Вопрос

There doesn't seem to be any preexisting questions on this, at least from a title search. I am seeking to find the optimal amount of passes for an external merge. So, if we have 1000 chunks of data, one pass would be a 1000 way merge. Two pass could be 5 groups of 200 chunks, then a final merge of 1 group of 5 chunks. And so on. I've done some math, which must have a flaw, because it looks like two passes never beats one pass. It could very well be a misunderstanding in how data is read, though.

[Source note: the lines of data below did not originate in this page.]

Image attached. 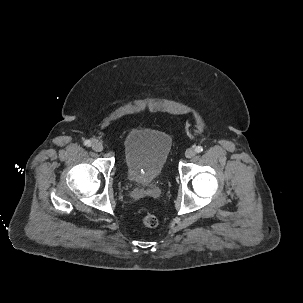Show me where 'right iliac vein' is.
Segmentation results:
<instances>
[{"mask_svg":"<svg viewBox=\"0 0 303 303\" xmlns=\"http://www.w3.org/2000/svg\"><path fill=\"white\" fill-rule=\"evenodd\" d=\"M92 149L96 152H101L103 150V145L99 142H93Z\"/></svg>","mask_w":303,"mask_h":303,"instance_id":"63e3f726","label":"right iliac vein"}]
</instances>
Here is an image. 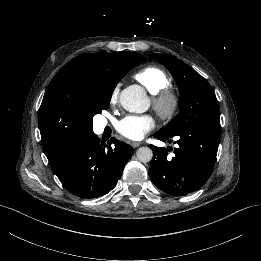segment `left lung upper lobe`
<instances>
[{
    "instance_id": "left-lung-upper-lobe-1",
    "label": "left lung upper lobe",
    "mask_w": 261,
    "mask_h": 261,
    "mask_svg": "<svg viewBox=\"0 0 261 261\" xmlns=\"http://www.w3.org/2000/svg\"><path fill=\"white\" fill-rule=\"evenodd\" d=\"M150 58L156 59L169 70L180 91L181 112L158 132L174 137L197 125L220 129L219 103L207 80L172 55L156 53L150 55Z\"/></svg>"
}]
</instances>
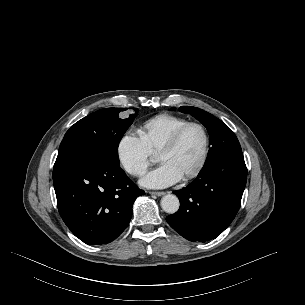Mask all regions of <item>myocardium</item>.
<instances>
[{
  "mask_svg": "<svg viewBox=\"0 0 305 305\" xmlns=\"http://www.w3.org/2000/svg\"><path fill=\"white\" fill-rule=\"evenodd\" d=\"M192 127H196L201 130L204 137V147L198 165L185 176L181 177L184 181L191 180L198 176L206 166L210 154V135L207 128L199 122H188L180 127L158 151V156H160L163 153L173 150L179 144L186 131Z\"/></svg>",
  "mask_w": 305,
  "mask_h": 305,
  "instance_id": "1",
  "label": "myocardium"
}]
</instances>
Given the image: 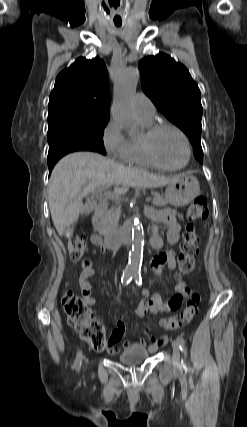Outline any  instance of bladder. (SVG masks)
Masks as SVG:
<instances>
[{"label": "bladder", "mask_w": 247, "mask_h": 427, "mask_svg": "<svg viewBox=\"0 0 247 427\" xmlns=\"http://www.w3.org/2000/svg\"><path fill=\"white\" fill-rule=\"evenodd\" d=\"M149 357V352L142 347H131L122 351L118 360L125 365H134L143 362Z\"/></svg>", "instance_id": "1"}]
</instances>
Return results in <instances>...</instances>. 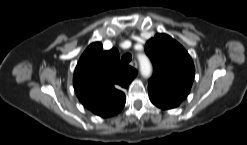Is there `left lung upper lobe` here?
Wrapping results in <instances>:
<instances>
[{"instance_id":"1","label":"left lung upper lobe","mask_w":247,"mask_h":145,"mask_svg":"<svg viewBox=\"0 0 247 145\" xmlns=\"http://www.w3.org/2000/svg\"><path fill=\"white\" fill-rule=\"evenodd\" d=\"M145 52L154 67L148 88H153L180 99L190 92L195 68L188 52L167 34H157L147 41Z\"/></svg>"}]
</instances>
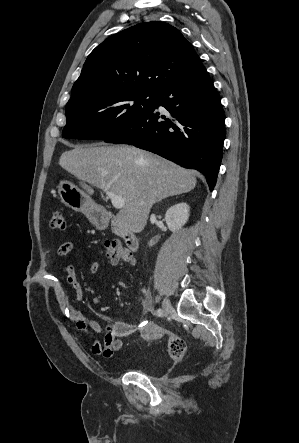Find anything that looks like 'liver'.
I'll list each match as a JSON object with an SVG mask.
<instances>
[{
    "label": "liver",
    "instance_id": "liver-1",
    "mask_svg": "<svg viewBox=\"0 0 299 443\" xmlns=\"http://www.w3.org/2000/svg\"><path fill=\"white\" fill-rule=\"evenodd\" d=\"M59 164L82 181L91 194L93 187L108 189L125 200L117 214L128 231L141 232L150 210L158 201L193 190V171L135 147L86 145L65 151Z\"/></svg>",
    "mask_w": 299,
    "mask_h": 443
}]
</instances>
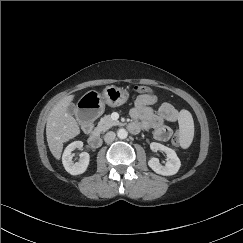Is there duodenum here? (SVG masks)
Instances as JSON below:
<instances>
[{
	"mask_svg": "<svg viewBox=\"0 0 243 243\" xmlns=\"http://www.w3.org/2000/svg\"><path fill=\"white\" fill-rule=\"evenodd\" d=\"M88 143L91 147L97 148L102 144V139L97 132H93L88 139Z\"/></svg>",
	"mask_w": 243,
	"mask_h": 243,
	"instance_id": "obj_1",
	"label": "duodenum"
}]
</instances>
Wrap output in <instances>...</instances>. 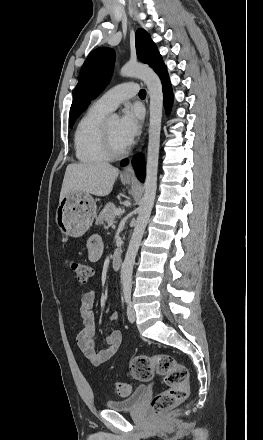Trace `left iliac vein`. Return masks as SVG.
I'll return each instance as SVG.
<instances>
[{
    "label": "left iliac vein",
    "mask_w": 263,
    "mask_h": 440,
    "mask_svg": "<svg viewBox=\"0 0 263 440\" xmlns=\"http://www.w3.org/2000/svg\"><path fill=\"white\" fill-rule=\"evenodd\" d=\"M127 317L130 323H134L136 320V313L131 302H129L127 307Z\"/></svg>",
    "instance_id": "1"
}]
</instances>
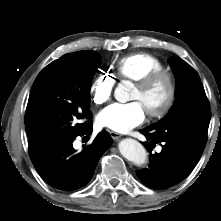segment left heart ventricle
<instances>
[{"instance_id":"1","label":"left heart ventricle","mask_w":221,"mask_h":221,"mask_svg":"<svg viewBox=\"0 0 221 221\" xmlns=\"http://www.w3.org/2000/svg\"><path fill=\"white\" fill-rule=\"evenodd\" d=\"M168 86L164 80H160L148 89H140L135 86L131 99L142 103L146 111L159 109L166 100Z\"/></svg>"}]
</instances>
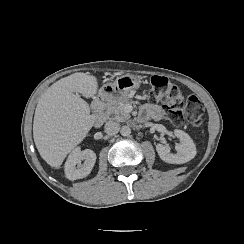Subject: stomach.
I'll return each mask as SVG.
<instances>
[{"instance_id": "1", "label": "stomach", "mask_w": 244, "mask_h": 244, "mask_svg": "<svg viewBox=\"0 0 244 244\" xmlns=\"http://www.w3.org/2000/svg\"><path fill=\"white\" fill-rule=\"evenodd\" d=\"M141 87V76L132 73H123L113 82L105 83L99 91L98 98L110 102L112 100H124L129 98L131 91Z\"/></svg>"}]
</instances>
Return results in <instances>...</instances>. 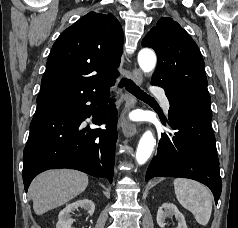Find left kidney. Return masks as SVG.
<instances>
[{"label": "left kidney", "mask_w": 238, "mask_h": 228, "mask_svg": "<svg viewBox=\"0 0 238 228\" xmlns=\"http://www.w3.org/2000/svg\"><path fill=\"white\" fill-rule=\"evenodd\" d=\"M175 216L178 221V225L176 228H188L186 225V221L184 215L178 210V208L171 202L163 203L161 207H159L157 212V223L161 228H164L166 223L165 219L170 216Z\"/></svg>", "instance_id": "5707ae66"}]
</instances>
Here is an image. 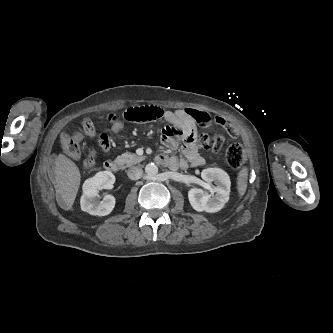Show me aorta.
Segmentation results:
<instances>
[{
	"instance_id": "1",
	"label": "aorta",
	"mask_w": 333,
	"mask_h": 333,
	"mask_svg": "<svg viewBox=\"0 0 333 333\" xmlns=\"http://www.w3.org/2000/svg\"><path fill=\"white\" fill-rule=\"evenodd\" d=\"M145 172L148 176H156L158 174V167L154 163H149L145 166Z\"/></svg>"
}]
</instances>
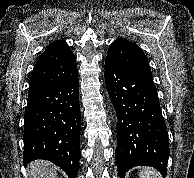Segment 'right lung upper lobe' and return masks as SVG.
I'll return each instance as SVG.
<instances>
[{"label": "right lung upper lobe", "mask_w": 194, "mask_h": 178, "mask_svg": "<svg viewBox=\"0 0 194 178\" xmlns=\"http://www.w3.org/2000/svg\"><path fill=\"white\" fill-rule=\"evenodd\" d=\"M77 72L76 59L67 43L58 40L50 43L38 58L29 89L67 80Z\"/></svg>", "instance_id": "cb5924a9"}]
</instances>
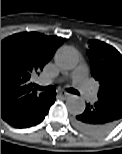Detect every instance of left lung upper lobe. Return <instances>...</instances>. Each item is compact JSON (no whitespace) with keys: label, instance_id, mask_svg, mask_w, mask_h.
<instances>
[{"label":"left lung upper lobe","instance_id":"1","mask_svg":"<svg viewBox=\"0 0 122 154\" xmlns=\"http://www.w3.org/2000/svg\"><path fill=\"white\" fill-rule=\"evenodd\" d=\"M91 74L99 81L98 98L122 95V55L99 40H89Z\"/></svg>","mask_w":122,"mask_h":154}]
</instances>
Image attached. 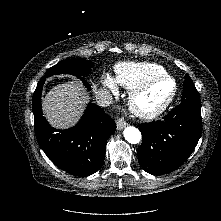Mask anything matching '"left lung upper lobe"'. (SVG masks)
<instances>
[{
  "label": "left lung upper lobe",
  "mask_w": 221,
  "mask_h": 221,
  "mask_svg": "<svg viewBox=\"0 0 221 221\" xmlns=\"http://www.w3.org/2000/svg\"><path fill=\"white\" fill-rule=\"evenodd\" d=\"M181 104L201 105L199 93L188 74L185 76Z\"/></svg>",
  "instance_id": "left-lung-upper-lobe-1"
}]
</instances>
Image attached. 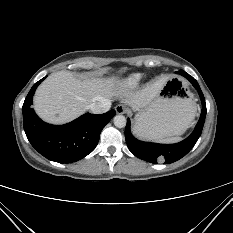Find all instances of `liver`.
Here are the masks:
<instances>
[{
  "instance_id": "obj_1",
  "label": "liver",
  "mask_w": 233,
  "mask_h": 233,
  "mask_svg": "<svg viewBox=\"0 0 233 233\" xmlns=\"http://www.w3.org/2000/svg\"><path fill=\"white\" fill-rule=\"evenodd\" d=\"M167 77L133 92L117 76L108 79H78L70 71L49 75L34 96V109L44 121L64 124L84 114L94 102L116 96L135 111L149 105L163 88Z\"/></svg>"
}]
</instances>
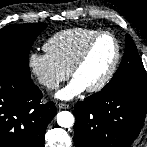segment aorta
Returning a JSON list of instances; mask_svg holds the SVG:
<instances>
[{"label":"aorta","instance_id":"1","mask_svg":"<svg viewBox=\"0 0 147 147\" xmlns=\"http://www.w3.org/2000/svg\"><path fill=\"white\" fill-rule=\"evenodd\" d=\"M57 123L60 127L70 128L74 123V116L69 111H61L57 114Z\"/></svg>","mask_w":147,"mask_h":147}]
</instances>
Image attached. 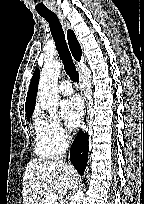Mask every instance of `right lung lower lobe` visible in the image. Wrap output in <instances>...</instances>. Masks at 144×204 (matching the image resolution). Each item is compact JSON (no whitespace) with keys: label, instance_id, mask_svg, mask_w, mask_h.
<instances>
[{"label":"right lung lower lobe","instance_id":"1","mask_svg":"<svg viewBox=\"0 0 144 204\" xmlns=\"http://www.w3.org/2000/svg\"><path fill=\"white\" fill-rule=\"evenodd\" d=\"M88 159V134L80 132L70 151V160L80 175L84 174Z\"/></svg>","mask_w":144,"mask_h":204}]
</instances>
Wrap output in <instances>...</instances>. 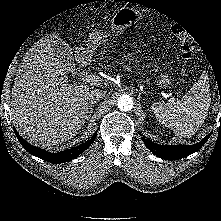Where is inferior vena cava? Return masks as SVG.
Segmentation results:
<instances>
[{"mask_svg":"<svg viewBox=\"0 0 221 221\" xmlns=\"http://www.w3.org/2000/svg\"><path fill=\"white\" fill-rule=\"evenodd\" d=\"M106 95V92L101 90V89H92L90 92H89V97L91 100H94V101H99L101 99H103Z\"/></svg>","mask_w":221,"mask_h":221,"instance_id":"obj_1","label":"inferior vena cava"}]
</instances>
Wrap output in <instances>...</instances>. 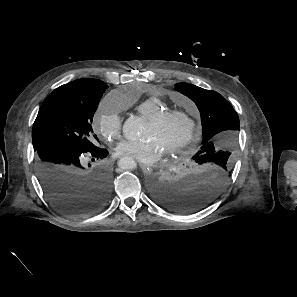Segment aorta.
<instances>
[{"label":"aorta","mask_w":297,"mask_h":297,"mask_svg":"<svg viewBox=\"0 0 297 297\" xmlns=\"http://www.w3.org/2000/svg\"><path fill=\"white\" fill-rule=\"evenodd\" d=\"M143 122L140 118L129 117L123 124L124 137L130 141H137L143 133ZM118 166L124 170H133L136 168V162L131 157H123L119 160Z\"/></svg>","instance_id":"obj_1"}]
</instances>
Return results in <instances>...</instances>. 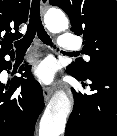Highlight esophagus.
<instances>
[{
  "instance_id": "esophagus-1",
  "label": "esophagus",
  "mask_w": 117,
  "mask_h": 136,
  "mask_svg": "<svg viewBox=\"0 0 117 136\" xmlns=\"http://www.w3.org/2000/svg\"><path fill=\"white\" fill-rule=\"evenodd\" d=\"M48 3V0H41V4L45 7ZM52 95V90L49 87L43 86V96L44 101L47 103Z\"/></svg>"
}]
</instances>
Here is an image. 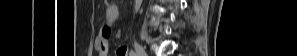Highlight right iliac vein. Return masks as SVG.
<instances>
[{"label":"right iliac vein","mask_w":297,"mask_h":56,"mask_svg":"<svg viewBox=\"0 0 297 56\" xmlns=\"http://www.w3.org/2000/svg\"><path fill=\"white\" fill-rule=\"evenodd\" d=\"M135 50L138 56H147L145 49L139 43H135Z\"/></svg>","instance_id":"63e3f726"}]
</instances>
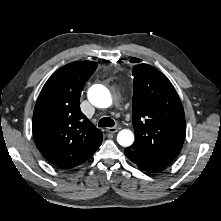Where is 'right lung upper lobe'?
<instances>
[{
  "mask_svg": "<svg viewBox=\"0 0 221 221\" xmlns=\"http://www.w3.org/2000/svg\"><path fill=\"white\" fill-rule=\"evenodd\" d=\"M96 68L93 61L61 67L45 83L36 102L32 120L36 146L61 169L83 164L102 143L101 130L80 111V94Z\"/></svg>",
  "mask_w": 221,
  "mask_h": 221,
  "instance_id": "right-lung-upper-lobe-1",
  "label": "right lung upper lobe"
}]
</instances>
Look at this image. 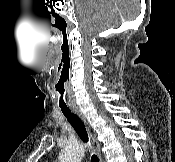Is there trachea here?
<instances>
[{
	"instance_id": "1",
	"label": "trachea",
	"mask_w": 175,
	"mask_h": 162,
	"mask_svg": "<svg viewBox=\"0 0 175 162\" xmlns=\"http://www.w3.org/2000/svg\"><path fill=\"white\" fill-rule=\"evenodd\" d=\"M61 111L67 118L68 122L72 125V127L74 128L80 139L84 143H88L89 142L88 133L82 120L76 114L72 113L70 109L67 107H61ZM91 162H99L97 155L93 154L91 156Z\"/></svg>"
}]
</instances>
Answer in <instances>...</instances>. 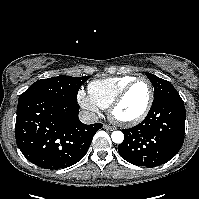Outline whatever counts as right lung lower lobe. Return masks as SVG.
<instances>
[{
    "instance_id": "obj_1",
    "label": "right lung lower lobe",
    "mask_w": 199,
    "mask_h": 199,
    "mask_svg": "<svg viewBox=\"0 0 199 199\" xmlns=\"http://www.w3.org/2000/svg\"><path fill=\"white\" fill-rule=\"evenodd\" d=\"M79 105L46 95L18 100L15 136L23 155L35 165L59 169L80 161L102 127L78 118Z\"/></svg>"
}]
</instances>
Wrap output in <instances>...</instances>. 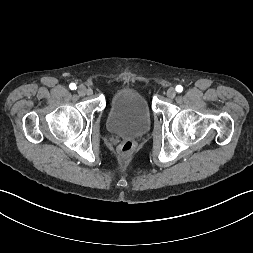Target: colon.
Returning a JSON list of instances; mask_svg holds the SVG:
<instances>
[{
  "mask_svg": "<svg viewBox=\"0 0 253 253\" xmlns=\"http://www.w3.org/2000/svg\"><path fill=\"white\" fill-rule=\"evenodd\" d=\"M134 149H135V142L132 140H126L120 144L118 151L121 158L126 159L132 154Z\"/></svg>",
  "mask_w": 253,
  "mask_h": 253,
  "instance_id": "colon-1",
  "label": "colon"
}]
</instances>
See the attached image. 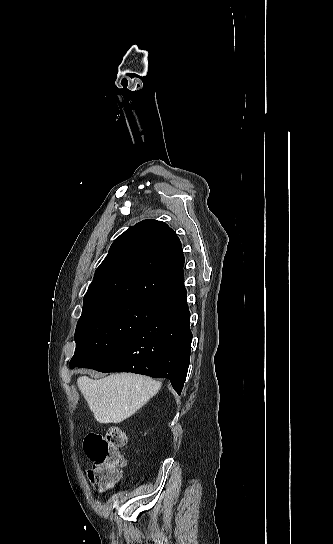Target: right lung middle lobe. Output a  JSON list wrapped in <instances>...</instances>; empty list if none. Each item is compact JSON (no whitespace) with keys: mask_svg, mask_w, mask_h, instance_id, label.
Segmentation results:
<instances>
[{"mask_svg":"<svg viewBox=\"0 0 333 544\" xmlns=\"http://www.w3.org/2000/svg\"><path fill=\"white\" fill-rule=\"evenodd\" d=\"M169 302L147 296H124L84 302L75 332L76 350L70 367L84 363L127 340Z\"/></svg>","mask_w":333,"mask_h":544,"instance_id":"obj_1","label":"right lung middle lobe"}]
</instances>
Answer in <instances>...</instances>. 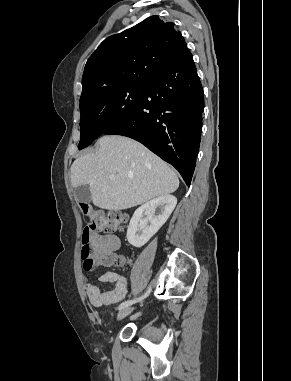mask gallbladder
<instances>
[{
  "instance_id": "gallbladder-1",
  "label": "gallbladder",
  "mask_w": 291,
  "mask_h": 381,
  "mask_svg": "<svg viewBox=\"0 0 291 381\" xmlns=\"http://www.w3.org/2000/svg\"><path fill=\"white\" fill-rule=\"evenodd\" d=\"M74 196L79 203L88 204L91 201V192L88 185L78 186L74 189Z\"/></svg>"
}]
</instances>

First, a numerical example:

Data: 100 GB
Ram: 1 GB

Since we have 1GB memory, we can load in 1GB at a time to sort using quicksort or mergesort. Now we have 100 chunks to sort. We can do a 100 way merge. This is done by making RAM/(chunks+1) size buckets = 1024MB/101 = 10.14MB. There are 100 10.14MB buckets for each of the 100 chunks, and one output bucket also of size 10.14MB. As we merge, if any input buckets empty, we do a disk seek to refill that bucket. Likewise, when the output bucket gets full, we write to the disk and empty it. I claim that the number of "times the disk needs to read" is (data/ram)*(chunks+1). I get this from the fact that we have ram/(chunks+1) sized input buckets, and we must read in the entire data for a given pass, so we read (data/bucket_size) times. In other words, every time an input bucket empties we must refill it. We do this over 100 chunks here, so numChunks*(chunk_size/bucket_size) = datasize/bucket_size or 100*(1024MB/10.14MB). BucketSize = ram/(chunks+1) so 100*(1024/10.14) = (data/ram) * (chunks+1) = 1024*100MB/1024MB * 101 = 10100 reads.

For a two pass system, we do A groups of B #chunks, then a final merge of 1 group of A #chunks. Using previous logic, we have numReads = A*( (data/ram)*(B+1)) + 1*( (data/ram)*(A+1)). We also have A*B = Data/Ram. For instance, 10 groups of 10 chunks, where each chunk is a GB. Here, A = 10 B = 10. 10*10 = 100/1 = 100, which is Data/Ram. This is because Data/Ram was the original number of chunks. For 2 pass, we want to break Data/Ram into A groups of B #chunks.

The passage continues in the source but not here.